KENYA—CLEAN-Air (Africa) has launched Kenya’s first household air pollution sensitization and prevention initiative, featuring women in table banking.

In collaboration with the Office of the First Lady of Kenya’s Mama Doing Good Foundation and the Kenyan Ministry of Health, CLEAN-Air (Africa) aims to address household air pollution and empower communities.

The CLEAN-Air (Africa) household air pollution sensitization program was officially launched in Nairobi on Wednesday, November 29.

CLEAN-Air (Africa) initiated this training program for women in table banking with support from the Mama Doing Good, Joyful Women program.

The training was provided to 40 members of the Joyful Women Table Banking Program by Hilary Chebon and Judy Manyara from the Kenyan Ministry of Community Health.

The NIHR CLEAN-Air (Africa) Global Health Research Unit is a collaboration of environmental public health professionals from the United Kingdom, Kenya, Cameroon, Tanzania, Rwanda, and Uganda, which spearheads this initiative.

It is part of the KEMRI-University of Liverpool Air Pollution Centre of Excellence, based in KEMRI’s Centre for Respiratory Disease Research in Nairobi, Kenya.

Established with funding from the UK National Institute for Health and Care Research and KEMRI, the Air Pollution Centre of Excellence boasts a cutting-edge air quality measuring and processing facility.

This  partnership conducts research, strengthens health systems, and builds capacity across the five priority nations, with the goal of alleviating the health burden of household and institutional air pollution.

Globally, 3 billion people rely on polluting solid fuels for cooking and heating.

Air pollution from these sources kills 23,000 Kenyans annually and almost 700,000 people across Sub-Saharan Africa.

Women and girls are disproportionately affected due to traditional home responsibilities, time poverty, and the danger of obtaining wood fuel.

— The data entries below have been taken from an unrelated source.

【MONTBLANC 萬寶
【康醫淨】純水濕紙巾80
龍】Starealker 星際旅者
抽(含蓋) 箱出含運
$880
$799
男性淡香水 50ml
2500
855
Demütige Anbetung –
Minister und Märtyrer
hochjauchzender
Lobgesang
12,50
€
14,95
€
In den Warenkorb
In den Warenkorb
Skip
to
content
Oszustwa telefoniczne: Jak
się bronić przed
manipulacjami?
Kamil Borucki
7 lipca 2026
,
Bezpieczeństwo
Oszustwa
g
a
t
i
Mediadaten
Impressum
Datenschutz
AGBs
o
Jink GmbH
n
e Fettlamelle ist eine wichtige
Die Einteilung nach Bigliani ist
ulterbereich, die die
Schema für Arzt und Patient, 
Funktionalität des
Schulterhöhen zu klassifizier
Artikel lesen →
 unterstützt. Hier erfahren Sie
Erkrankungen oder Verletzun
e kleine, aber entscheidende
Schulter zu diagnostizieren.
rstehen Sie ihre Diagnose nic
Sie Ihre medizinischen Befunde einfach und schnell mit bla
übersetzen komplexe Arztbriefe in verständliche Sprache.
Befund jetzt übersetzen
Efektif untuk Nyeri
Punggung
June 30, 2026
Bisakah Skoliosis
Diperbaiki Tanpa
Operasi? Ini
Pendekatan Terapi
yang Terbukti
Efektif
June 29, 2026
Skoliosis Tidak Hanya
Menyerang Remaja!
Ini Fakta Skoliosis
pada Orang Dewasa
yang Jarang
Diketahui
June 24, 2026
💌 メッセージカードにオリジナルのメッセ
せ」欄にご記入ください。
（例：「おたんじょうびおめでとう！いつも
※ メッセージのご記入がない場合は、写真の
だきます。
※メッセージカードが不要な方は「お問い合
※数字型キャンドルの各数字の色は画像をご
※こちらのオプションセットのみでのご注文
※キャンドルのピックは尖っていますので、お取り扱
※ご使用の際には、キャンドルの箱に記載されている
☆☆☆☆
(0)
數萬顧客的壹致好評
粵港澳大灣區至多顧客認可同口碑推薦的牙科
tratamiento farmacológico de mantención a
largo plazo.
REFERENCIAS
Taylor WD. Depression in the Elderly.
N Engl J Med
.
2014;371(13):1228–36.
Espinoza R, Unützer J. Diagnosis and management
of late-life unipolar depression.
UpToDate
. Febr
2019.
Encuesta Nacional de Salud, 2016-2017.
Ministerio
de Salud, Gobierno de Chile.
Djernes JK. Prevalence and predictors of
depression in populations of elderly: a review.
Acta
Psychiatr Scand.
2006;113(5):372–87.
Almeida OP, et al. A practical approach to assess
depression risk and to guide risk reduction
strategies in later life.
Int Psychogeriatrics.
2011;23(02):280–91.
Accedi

These table banks, operating throughout Kenya, assist women in acquiring equipment for clean cooking, heating, and lighting with gas and electricity.

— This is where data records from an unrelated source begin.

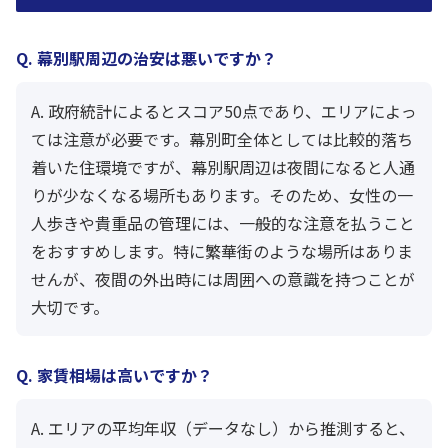
Q. 幕別駅周辺の治安は悪いですか？
A. 政府統計によるとスコア50点であり、エリアによっ
ては注意が必要です。幕別町全体としては比較的落ち
着いた住環境ですが、幕別駅周辺は夜間になると人通
りが少なくなる場所もあります。そのため、女性の一
人歩きや貴重品の管理には、一般的な注意を払うこと
をおすすめします。特に繁華街のような場所はありま
せんが、夜間の外出時には周囲への意識を持つことが
大切です。
Q. 家賃相場は高いですか？
A. エリアの平均年収（データなし）から推測すると、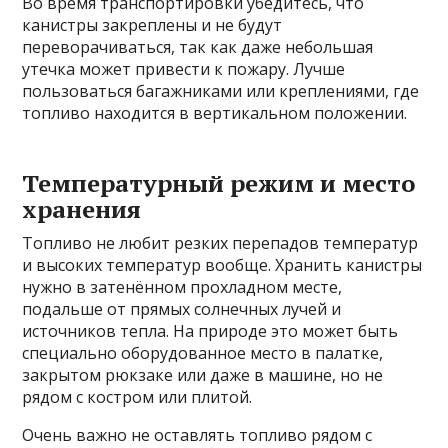
Во время транспортировки убедитесь, что
канистры закреплены и не будут
переворачиваться, так как даже небольшая
утечка может привести к пожару. Лучше
пользоваться багажниками или креплениями, где
топливо находится в вертикальном положении.
Температурный режим и место
хранения
Топливо не любит резких перепадов температур
и высоких температур вообще. Хранить канистры
нужно в затенённом прохладном месте,
подальше от прямых солнечных лучей и
источников тепла. На природе это может быть
специально оборудованное место в палатке,
закрытом рюкзаке или даже в машине, но не
рядом с костром или плитой.
Очень важно не оставлять топливо рядом с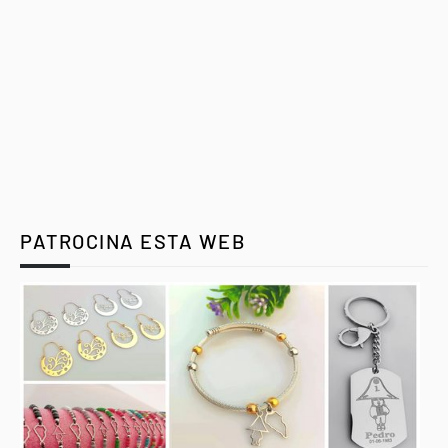
PATROCINA ESTA WEB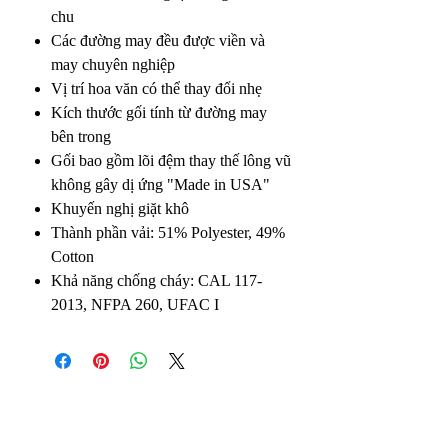
chu
Các đường may đều được viền và
may chuyên nghiệp
Vị trí hoa văn có thể thay đổi nhẹ
Kích thước gối tính từ đường may
bên trong
Gối bao gồm lõi đệm thay thế lông vũ
không gây dị ứng "Made in USA"
Khuyến nghị giặt khô
Thành phần vải: 51% Polyester, 49%
Cotton
Khả năng chống cháy: CAL 117-
2013, NFPA 260, UFAC I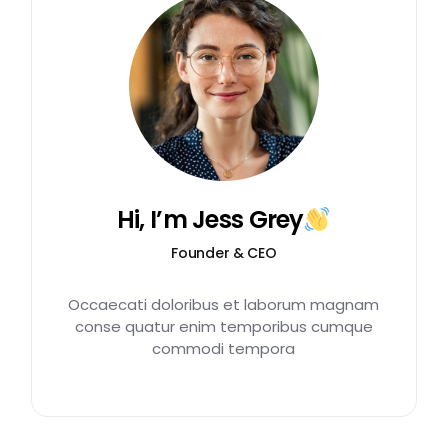
Hi, I’m Jess Grey
Founder & CEO
Occaecati doloribus et laborum magnam
conse quatur enim temporibus cumque
commodi tempora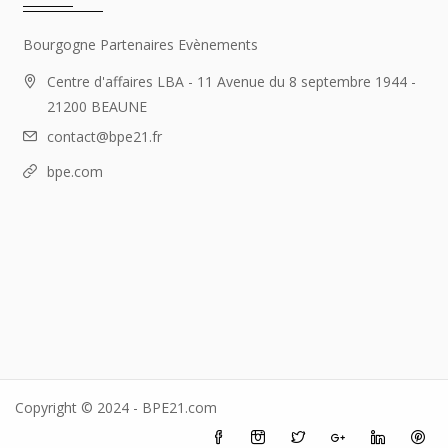
Bourgogne Partenaires Evènements
Centre d'affaires LBA - 11 Avenue du 8 septembre 1944 -
21200 BEAUNE
contact@bpe21.fr
bpe.com
Copyright © 2024 - BPE21.com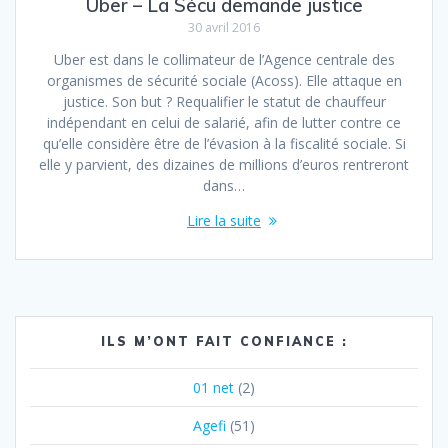
Uber – La Sécu demande justice
30 avril 2016
Uber est dans le collimateur de l’Agence centrale des
organismes de sécurité sociale (Acoss). Elle attaque en
justice. Son but ? Requalifier le statut de chauffeur
indépendant en celui de salarié, afin de lutter contre ce
qu’elle considère être de l’évasion à la fiscalité sociale. Si
elle y parvient, des dizaines de millions d’euros rentreront
dans…
Lire la suite
ILS M’ONT FAIT CONFIANCE :
01 net
(2)
Agefi
(51)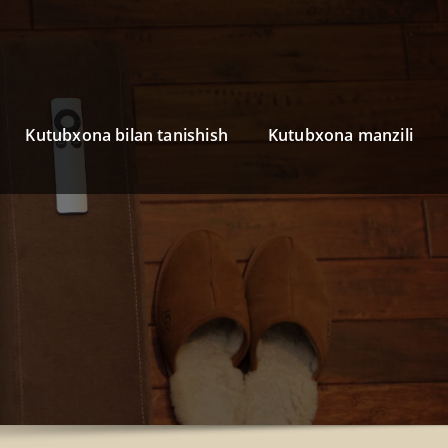
Kutubxona bilan tanishish
Kutubxona manzili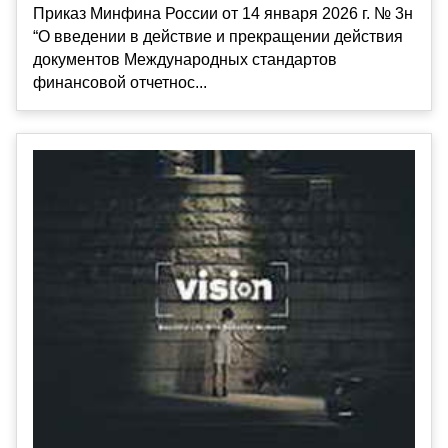
Приказ Минфина России от 14 января 2026 г. № 3н
“О введении в действие и прекращении действия
документов Международных стандартов
финансовой отчетнос...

The engaged participants emphasized the detrimental effects of using polluting solid fuels and stressed the importance of transitioning to clean cooking methods.

Mama Doing Good and the Ministry of Health aims to train 2,500 women in table banks by  the end of the year and educate 310,000 women by 2024.

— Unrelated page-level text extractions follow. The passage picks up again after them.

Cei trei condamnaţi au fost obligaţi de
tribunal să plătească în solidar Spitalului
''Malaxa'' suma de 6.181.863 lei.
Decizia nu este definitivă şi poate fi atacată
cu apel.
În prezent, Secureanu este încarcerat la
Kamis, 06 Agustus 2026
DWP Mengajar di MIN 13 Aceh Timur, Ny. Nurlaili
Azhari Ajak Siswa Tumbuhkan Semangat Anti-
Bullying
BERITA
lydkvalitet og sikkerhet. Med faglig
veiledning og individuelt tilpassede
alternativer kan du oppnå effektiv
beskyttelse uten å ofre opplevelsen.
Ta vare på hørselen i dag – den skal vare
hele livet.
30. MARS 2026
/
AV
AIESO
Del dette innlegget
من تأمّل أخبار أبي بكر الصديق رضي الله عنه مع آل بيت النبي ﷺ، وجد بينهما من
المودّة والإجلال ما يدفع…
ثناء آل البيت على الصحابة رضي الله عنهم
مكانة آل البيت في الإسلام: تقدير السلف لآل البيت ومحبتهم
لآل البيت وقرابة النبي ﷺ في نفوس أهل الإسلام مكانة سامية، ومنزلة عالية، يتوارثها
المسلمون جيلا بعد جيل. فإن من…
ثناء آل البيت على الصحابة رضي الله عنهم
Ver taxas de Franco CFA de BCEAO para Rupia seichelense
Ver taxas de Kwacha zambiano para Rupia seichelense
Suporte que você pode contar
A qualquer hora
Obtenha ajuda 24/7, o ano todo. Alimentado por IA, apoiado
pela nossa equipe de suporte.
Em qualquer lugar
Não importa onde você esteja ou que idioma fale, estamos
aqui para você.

CLEAN-Air (Africa) will then assess the training’s impact on table banks and their communities.

During  the group discussions, Joyful Women acknowledged the issue of air pollution and its health consequences, highlighting the financial burden families bear to address poor health.

Several recommendations were made on how table banks can assist members in acquiring clean cooking equipment.

The national deployment of this training has the potential to significantly contribute to Kenya’s goal of universal access to clean cooking by 2028.